Fault Tolerance

As explained in Actor Systems, each actor is the supervisor of its children, and as such each actor defines a fault handling supervisor strategy. This strategy cannot be changed after a child actor is created.

Fault Handling in Practice

Let's set up an example strategy which will handle data store errors in a child actor. In this sample we use a best effort re-connect approach.

Creating a Supervisor Strategy

protected override SupervisorStrategy SupervisorStrategy()
{
    return new OneForOneStrategy(
        maxNrOfRetries: 10,
        withinTimeRange: TimeSpan.FromMinutes(1),
        localOnlyDecider: ex =>
        {
            switch (ex)
            {
                case ArithmeticException ae:
                    return Directive.Resume;
                case NullReferenceException nre:
                    return Directive.Restart;
                case ArgumentException are:
                    return Directive.Stop;
                default:
                    return Directive.Escalate;
            }
        });
}

We will handle a few exception types to demonstrate some fault handling directives described in Supervision and Monitoring. This strategy is "one-for-one", meaning that each child is treated separately. The alternative is an "all-for-one" strategy, where a decision is applied to all children of the supervisor, not only the failing one. We have chosen to set a limit of maximum 10 restarts per minute; The child actor is stopped if the limit is exceeded. We could have chosen to leave this argument out, which would have created a strategy where the child actor would restart indefinitely.

Note

If the strategy is declared inside the supervising actor (as opposed to within a companion object) its decider has access to all internal state of the actor in a thread-safe fashion, including obtaining a reference to the currently failed child (available as the Sender of the failure message).

Default Supervisor Strategy

When the supervisor strategy is not defined for an actor the following exceptions are handled by default:

ActorInitializationException will stop the failing child actor;
ActorKilledException will stop the failing child actor; and
Any other type of Exception will restart the failing child actor.

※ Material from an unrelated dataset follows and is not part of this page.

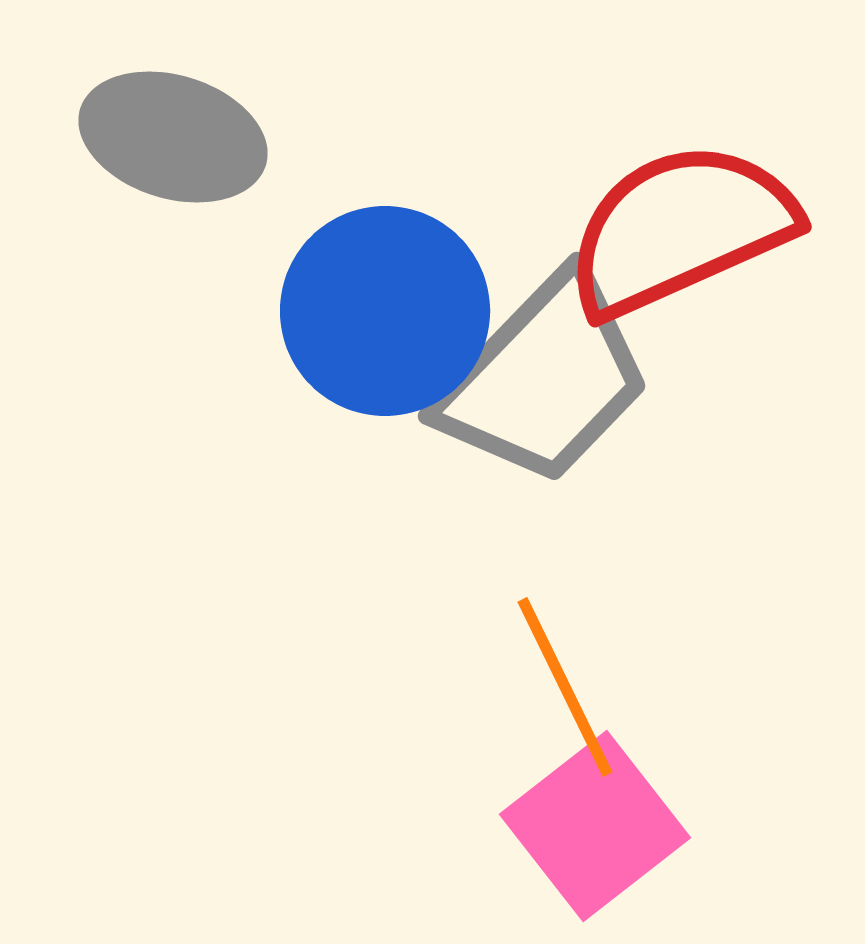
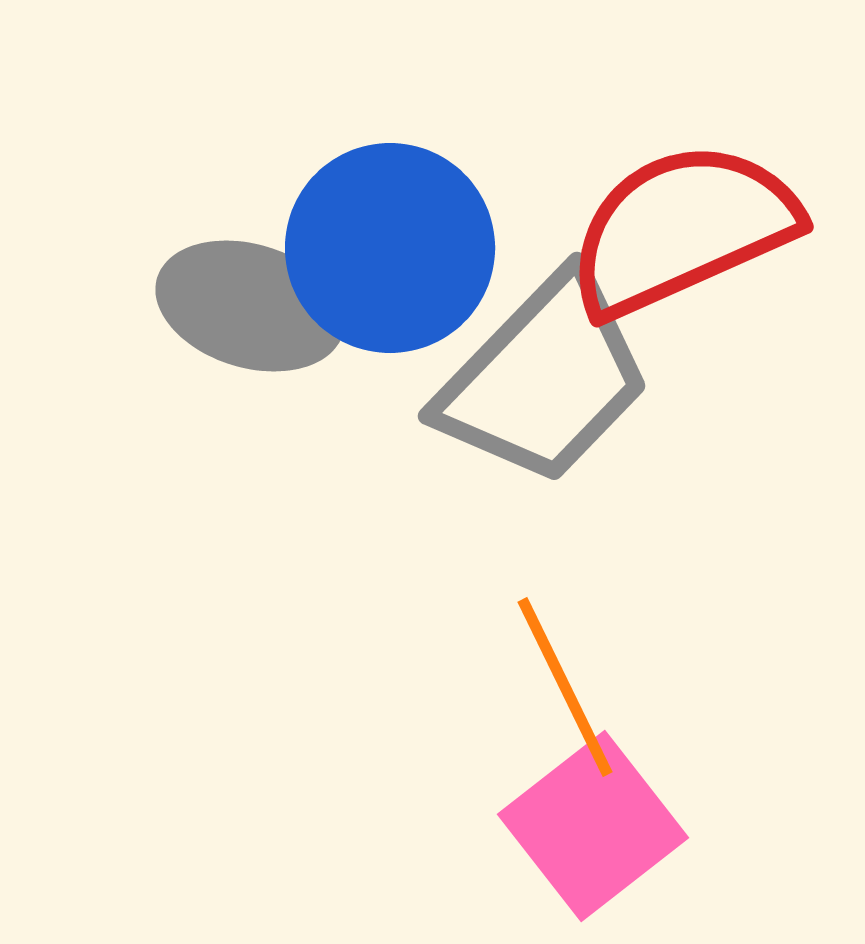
gray ellipse: moved 77 px right, 169 px down
red semicircle: moved 2 px right
blue circle: moved 5 px right, 63 px up
pink square: moved 2 px left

You can combine your own strategy with the default strategy like this:

protected override SupervisorStrategy SupervisorStrategy()
{
    return new OneForOneStrategy(
        maxNrOfRetries: 10,
        withinTimeRange: TimeSpan.FromMinutes(1),
        localOnlyDecider: ex =>
        {
            if (ex is ArithmeticException)
            {
                return Directive.Resume;
            }

            return Akka.Actor.SupervisorStrategy.DefaultStrategy.Decider.Decide(ex);
        });
}

Stopping Supervisor Strategy

An alternative which is closer to the Erlang way is to stop children when they fail and then take corrective action in the supervisor when DeathWatch signals the loss of the child. This strategy is also provided pre-packaged as SupervisorStrategy.StoppingStrategy with an accompanying StoppingSupervisorStrategy configurator to be used when you want the "/user" guardian to apply it.

Logging of Actor Failures

The default strategy logs failures unless they are escalated. You can mute the default logging of a SupervisorStrategy by setting loggingEnabled to false when instantiating it. Customized logging can be done inside the Decider. Note that the reference to the currently failed child is available as the Sender when the SupervisorStrategy is declared inside the supervising actor.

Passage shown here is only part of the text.